The aerospace company has had on-and-off discussions for years about replacing its 767 and filling a gap in its portfolio between the 737 and the larger, international-focused 787 Dreamliner. Boeing at one time had been exploring what it called the NMA, short for "new midmarket airplane," but dropped that push after the March 2019 grounding of the MAX because of two fatal crashes.

A Boeing 737-900 in flight.

The new plane would be larger than Boeing's 737. Image source: Boeing.

The MAX is nearing recertification, and Boeing is apparently beginning to think about what comes next. The Wall Street Journal reported Wednesday that the company has held preliminary discussions with various parties about a new single-aisle aircraft with efficient engines able to carry between 200 and 250 passengers.

The discussions come as the pandemic has crimped demand for air travel and brought international travel largely to a standstill. As airlines slowly recover, they are expected to focus primarily on smaller, single-aisle planes like the MAX, and this new plane could slot in well for domestic and international routes that don't need the full capacity of a larger 787 or 777 double-aisle jet.

Archrival Airbus (EADSY 0.50%) has enjoyed strong demand for the larger variants of its A320 family, the MAX's primary competition. The A321 LR and XLR models, two of the biggest in the family, have more than 3,000 in combined orders.

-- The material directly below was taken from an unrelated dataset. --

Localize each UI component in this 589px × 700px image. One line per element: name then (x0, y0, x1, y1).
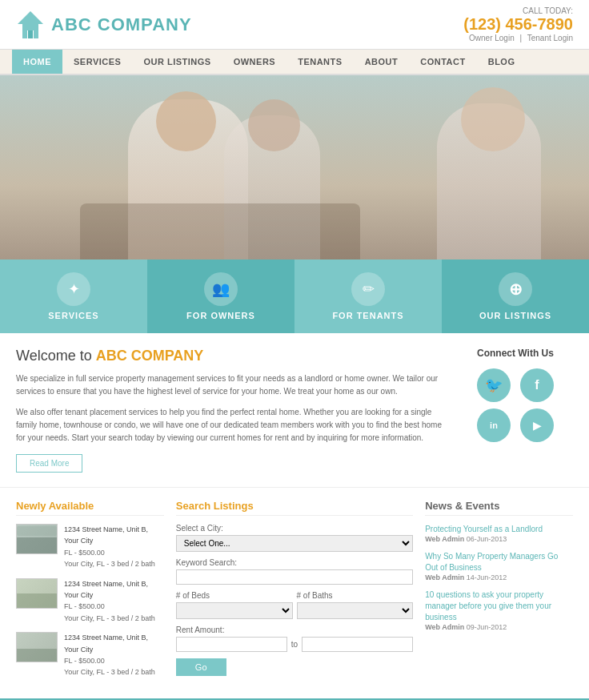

The talks are in their early stages, and as the NMA showed before, nothing concrete could come of them. But Boeing needs to move quickly if it wants to take advantage of market trends. It would take years for a new plane to move through the design phase and into production, and because of the issues exposed during the 737 MAX investigation, Boeing will likely face intense scrutiny on any new plane design.